§ **What the exercise asks**: Whenever a line in the records below holds the string "activity", include it in the count, and state the number alone.

§ **Listed entries**:
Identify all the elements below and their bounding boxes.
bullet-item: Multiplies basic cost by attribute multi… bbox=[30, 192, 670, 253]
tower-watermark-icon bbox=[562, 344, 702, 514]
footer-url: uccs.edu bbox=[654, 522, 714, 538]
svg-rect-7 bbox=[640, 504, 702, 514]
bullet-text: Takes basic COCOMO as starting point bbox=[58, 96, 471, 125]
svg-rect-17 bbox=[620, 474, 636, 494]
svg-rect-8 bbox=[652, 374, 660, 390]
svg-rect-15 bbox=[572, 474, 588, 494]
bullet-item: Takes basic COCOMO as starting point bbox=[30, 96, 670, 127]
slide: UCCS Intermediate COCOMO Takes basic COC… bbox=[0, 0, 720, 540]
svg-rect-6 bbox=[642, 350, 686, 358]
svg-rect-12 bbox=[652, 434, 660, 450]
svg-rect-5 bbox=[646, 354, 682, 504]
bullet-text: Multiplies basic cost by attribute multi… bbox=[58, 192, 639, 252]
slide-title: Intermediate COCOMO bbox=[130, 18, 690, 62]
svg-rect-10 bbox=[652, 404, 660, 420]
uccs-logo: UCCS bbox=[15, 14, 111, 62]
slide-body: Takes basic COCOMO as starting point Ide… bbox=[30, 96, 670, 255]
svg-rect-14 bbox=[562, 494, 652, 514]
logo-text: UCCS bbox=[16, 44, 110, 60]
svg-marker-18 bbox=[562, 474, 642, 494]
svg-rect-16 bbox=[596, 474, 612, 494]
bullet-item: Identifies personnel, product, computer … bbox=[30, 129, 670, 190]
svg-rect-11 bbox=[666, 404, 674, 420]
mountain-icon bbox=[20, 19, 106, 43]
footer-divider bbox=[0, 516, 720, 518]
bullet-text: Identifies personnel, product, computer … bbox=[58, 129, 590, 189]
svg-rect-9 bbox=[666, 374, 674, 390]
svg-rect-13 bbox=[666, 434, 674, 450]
* * *
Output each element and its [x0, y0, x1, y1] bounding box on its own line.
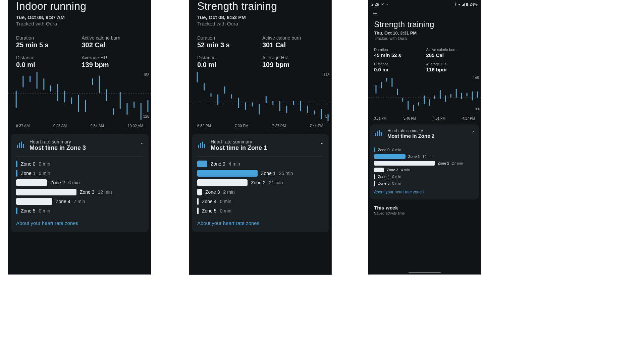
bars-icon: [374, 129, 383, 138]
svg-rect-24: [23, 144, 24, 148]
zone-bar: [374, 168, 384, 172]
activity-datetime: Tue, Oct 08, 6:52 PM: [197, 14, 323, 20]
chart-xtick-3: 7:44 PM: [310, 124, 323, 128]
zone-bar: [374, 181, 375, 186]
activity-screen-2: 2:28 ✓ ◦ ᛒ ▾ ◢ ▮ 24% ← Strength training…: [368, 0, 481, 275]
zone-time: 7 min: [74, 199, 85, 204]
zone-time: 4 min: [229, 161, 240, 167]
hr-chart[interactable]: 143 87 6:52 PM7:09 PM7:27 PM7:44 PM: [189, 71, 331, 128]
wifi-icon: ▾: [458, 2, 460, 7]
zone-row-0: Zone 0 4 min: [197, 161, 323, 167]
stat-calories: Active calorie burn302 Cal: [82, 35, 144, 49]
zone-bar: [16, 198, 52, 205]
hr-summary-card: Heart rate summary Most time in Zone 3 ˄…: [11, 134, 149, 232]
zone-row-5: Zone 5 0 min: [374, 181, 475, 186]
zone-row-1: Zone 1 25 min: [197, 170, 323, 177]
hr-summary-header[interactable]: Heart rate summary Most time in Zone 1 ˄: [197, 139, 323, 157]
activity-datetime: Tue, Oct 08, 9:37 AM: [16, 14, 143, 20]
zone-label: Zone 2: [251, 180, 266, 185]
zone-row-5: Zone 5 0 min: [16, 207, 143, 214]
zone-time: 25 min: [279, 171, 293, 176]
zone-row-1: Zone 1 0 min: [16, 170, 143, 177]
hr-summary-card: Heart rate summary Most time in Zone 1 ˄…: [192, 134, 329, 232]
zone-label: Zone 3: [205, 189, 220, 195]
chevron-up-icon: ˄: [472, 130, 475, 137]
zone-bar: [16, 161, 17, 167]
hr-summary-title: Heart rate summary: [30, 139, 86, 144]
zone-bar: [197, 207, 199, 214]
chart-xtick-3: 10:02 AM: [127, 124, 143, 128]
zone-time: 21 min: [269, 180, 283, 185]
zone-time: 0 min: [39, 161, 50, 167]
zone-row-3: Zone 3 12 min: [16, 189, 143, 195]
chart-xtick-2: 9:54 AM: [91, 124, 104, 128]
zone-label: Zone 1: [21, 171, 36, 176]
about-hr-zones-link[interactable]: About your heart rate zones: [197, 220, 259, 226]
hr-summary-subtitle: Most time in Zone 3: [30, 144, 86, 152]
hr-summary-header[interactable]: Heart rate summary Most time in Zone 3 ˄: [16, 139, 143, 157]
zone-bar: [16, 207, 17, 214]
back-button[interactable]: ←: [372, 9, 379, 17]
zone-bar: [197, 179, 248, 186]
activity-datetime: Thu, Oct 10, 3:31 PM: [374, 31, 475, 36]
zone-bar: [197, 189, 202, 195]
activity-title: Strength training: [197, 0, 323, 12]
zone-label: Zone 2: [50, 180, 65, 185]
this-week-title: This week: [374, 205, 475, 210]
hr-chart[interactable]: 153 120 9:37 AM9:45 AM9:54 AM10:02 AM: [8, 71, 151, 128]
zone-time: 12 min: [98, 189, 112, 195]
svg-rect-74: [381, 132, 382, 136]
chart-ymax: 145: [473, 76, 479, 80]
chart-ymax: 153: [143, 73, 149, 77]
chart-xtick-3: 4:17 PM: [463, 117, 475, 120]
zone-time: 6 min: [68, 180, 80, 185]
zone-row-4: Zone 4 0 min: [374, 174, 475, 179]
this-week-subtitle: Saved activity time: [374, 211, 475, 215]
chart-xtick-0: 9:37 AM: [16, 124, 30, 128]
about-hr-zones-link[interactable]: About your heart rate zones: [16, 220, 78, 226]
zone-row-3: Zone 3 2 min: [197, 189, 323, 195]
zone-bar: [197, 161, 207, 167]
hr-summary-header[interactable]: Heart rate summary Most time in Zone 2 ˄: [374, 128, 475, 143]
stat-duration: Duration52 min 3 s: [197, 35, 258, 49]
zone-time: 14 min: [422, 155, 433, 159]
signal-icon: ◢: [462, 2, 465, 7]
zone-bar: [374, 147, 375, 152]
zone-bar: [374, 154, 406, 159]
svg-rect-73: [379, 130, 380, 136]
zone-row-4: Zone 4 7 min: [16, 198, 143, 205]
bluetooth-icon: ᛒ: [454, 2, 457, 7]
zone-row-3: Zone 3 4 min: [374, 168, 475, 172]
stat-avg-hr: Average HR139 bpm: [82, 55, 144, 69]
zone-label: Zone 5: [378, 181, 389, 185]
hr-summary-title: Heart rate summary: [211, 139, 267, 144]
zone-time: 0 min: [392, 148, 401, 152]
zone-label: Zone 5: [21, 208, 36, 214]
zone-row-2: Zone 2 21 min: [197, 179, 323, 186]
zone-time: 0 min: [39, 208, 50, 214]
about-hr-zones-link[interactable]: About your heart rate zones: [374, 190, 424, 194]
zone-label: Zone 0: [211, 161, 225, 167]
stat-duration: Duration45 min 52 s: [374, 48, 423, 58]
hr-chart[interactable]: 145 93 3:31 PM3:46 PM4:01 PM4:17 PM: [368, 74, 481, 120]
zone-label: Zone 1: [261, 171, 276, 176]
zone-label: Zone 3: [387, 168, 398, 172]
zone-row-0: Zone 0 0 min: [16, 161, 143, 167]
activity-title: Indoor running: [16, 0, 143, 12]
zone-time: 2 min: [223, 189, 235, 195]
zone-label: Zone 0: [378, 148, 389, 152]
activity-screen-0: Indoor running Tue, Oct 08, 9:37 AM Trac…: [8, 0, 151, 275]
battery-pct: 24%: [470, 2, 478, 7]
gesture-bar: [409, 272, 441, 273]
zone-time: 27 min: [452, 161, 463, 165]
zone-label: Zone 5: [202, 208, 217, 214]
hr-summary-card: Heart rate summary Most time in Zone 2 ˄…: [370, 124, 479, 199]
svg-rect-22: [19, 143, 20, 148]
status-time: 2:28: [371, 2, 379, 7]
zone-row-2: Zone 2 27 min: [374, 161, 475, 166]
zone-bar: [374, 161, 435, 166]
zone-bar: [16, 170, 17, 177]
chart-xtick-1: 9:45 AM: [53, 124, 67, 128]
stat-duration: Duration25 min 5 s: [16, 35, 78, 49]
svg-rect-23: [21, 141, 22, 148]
...
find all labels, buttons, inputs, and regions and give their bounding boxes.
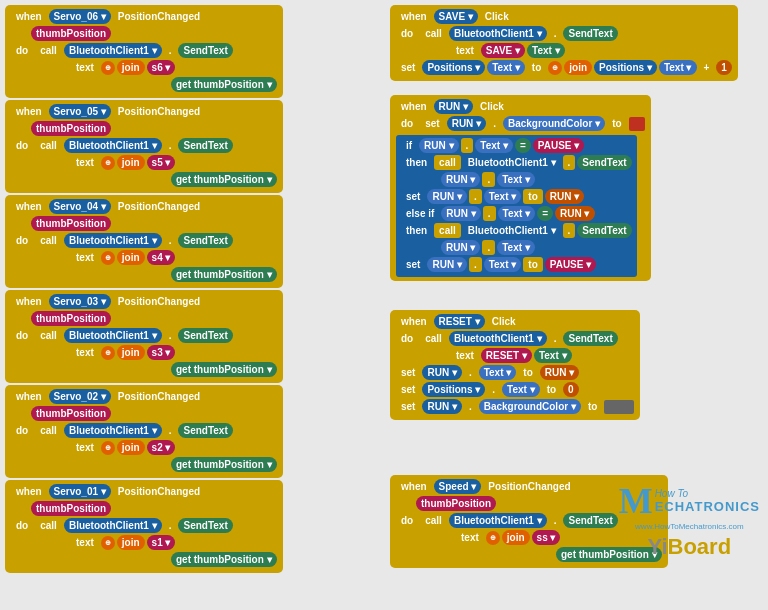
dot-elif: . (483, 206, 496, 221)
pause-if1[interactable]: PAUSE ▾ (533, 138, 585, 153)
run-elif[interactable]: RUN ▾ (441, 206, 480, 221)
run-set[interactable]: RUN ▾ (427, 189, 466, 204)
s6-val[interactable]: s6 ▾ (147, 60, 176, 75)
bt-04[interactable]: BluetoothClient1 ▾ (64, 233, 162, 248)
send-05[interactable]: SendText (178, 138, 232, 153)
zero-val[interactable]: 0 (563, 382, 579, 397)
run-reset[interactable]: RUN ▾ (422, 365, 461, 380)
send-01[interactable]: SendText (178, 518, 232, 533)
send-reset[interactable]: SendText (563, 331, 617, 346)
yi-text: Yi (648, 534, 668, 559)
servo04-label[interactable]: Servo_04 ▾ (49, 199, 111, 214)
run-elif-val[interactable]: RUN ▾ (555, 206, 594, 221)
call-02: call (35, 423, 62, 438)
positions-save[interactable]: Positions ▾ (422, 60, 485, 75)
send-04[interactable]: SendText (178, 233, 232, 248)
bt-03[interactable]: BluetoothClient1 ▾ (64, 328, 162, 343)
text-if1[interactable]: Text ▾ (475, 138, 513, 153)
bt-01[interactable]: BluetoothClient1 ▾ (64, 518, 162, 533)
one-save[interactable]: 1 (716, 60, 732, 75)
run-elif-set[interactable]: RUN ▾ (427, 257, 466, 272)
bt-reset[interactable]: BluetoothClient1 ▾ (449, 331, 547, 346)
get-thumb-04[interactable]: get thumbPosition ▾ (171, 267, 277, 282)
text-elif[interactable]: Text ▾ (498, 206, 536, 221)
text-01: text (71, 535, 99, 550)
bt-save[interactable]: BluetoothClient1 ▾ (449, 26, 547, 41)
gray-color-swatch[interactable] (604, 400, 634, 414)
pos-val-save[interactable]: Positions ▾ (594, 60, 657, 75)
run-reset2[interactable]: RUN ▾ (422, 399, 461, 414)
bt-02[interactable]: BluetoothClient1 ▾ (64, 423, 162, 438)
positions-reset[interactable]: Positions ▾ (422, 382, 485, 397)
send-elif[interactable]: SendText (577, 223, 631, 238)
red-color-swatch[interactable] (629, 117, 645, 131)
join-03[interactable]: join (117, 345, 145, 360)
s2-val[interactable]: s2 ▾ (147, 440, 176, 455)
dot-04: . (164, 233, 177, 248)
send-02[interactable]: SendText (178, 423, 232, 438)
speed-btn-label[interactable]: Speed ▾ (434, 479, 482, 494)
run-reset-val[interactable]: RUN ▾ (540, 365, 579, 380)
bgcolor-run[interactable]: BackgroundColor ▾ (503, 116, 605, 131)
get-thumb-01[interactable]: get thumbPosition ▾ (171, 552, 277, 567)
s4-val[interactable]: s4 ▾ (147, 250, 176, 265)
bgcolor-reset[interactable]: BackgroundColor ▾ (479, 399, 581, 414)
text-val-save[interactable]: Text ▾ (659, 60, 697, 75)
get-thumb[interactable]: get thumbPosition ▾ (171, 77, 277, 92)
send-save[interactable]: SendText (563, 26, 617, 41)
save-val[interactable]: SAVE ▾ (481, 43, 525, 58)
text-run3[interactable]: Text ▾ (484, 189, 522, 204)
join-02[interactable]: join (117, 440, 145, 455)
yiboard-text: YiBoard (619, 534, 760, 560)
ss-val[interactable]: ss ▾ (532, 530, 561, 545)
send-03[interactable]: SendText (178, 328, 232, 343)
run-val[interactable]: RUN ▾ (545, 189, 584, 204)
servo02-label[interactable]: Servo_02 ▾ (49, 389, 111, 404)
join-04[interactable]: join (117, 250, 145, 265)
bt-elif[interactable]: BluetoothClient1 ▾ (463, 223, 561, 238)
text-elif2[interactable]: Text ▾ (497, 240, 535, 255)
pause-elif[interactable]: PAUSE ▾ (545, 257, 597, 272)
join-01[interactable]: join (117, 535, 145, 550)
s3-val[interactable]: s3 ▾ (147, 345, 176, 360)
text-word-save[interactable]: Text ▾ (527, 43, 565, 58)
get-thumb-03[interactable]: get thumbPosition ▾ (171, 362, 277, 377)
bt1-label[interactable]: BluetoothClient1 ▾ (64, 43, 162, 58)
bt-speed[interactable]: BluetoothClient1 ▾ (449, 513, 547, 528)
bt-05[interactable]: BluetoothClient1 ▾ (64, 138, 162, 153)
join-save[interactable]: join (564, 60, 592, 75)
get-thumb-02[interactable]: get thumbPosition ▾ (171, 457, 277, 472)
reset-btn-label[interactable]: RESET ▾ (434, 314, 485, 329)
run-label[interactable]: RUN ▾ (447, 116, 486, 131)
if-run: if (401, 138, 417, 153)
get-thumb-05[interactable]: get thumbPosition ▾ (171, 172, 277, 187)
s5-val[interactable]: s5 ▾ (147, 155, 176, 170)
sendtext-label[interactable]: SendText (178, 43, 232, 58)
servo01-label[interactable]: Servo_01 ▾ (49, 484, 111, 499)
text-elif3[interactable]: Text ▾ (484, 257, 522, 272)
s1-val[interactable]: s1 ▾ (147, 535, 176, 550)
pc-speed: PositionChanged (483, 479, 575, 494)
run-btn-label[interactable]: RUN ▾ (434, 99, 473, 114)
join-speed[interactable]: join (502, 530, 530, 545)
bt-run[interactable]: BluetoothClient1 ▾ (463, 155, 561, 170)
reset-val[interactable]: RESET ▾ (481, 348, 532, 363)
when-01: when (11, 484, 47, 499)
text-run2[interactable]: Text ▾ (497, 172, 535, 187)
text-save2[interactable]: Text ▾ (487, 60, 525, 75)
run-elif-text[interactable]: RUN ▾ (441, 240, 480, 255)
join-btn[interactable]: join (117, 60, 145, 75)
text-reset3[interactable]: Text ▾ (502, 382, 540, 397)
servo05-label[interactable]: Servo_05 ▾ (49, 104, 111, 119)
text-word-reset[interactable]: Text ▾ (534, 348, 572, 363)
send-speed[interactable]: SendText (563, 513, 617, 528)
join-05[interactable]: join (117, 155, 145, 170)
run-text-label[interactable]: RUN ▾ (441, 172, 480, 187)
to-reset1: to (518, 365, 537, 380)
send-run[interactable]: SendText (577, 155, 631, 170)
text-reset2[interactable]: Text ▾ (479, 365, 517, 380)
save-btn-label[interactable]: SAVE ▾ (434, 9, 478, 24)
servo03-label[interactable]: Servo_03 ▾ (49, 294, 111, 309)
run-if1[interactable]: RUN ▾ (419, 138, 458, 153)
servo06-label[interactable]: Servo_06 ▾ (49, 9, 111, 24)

§ **Expected output**: 8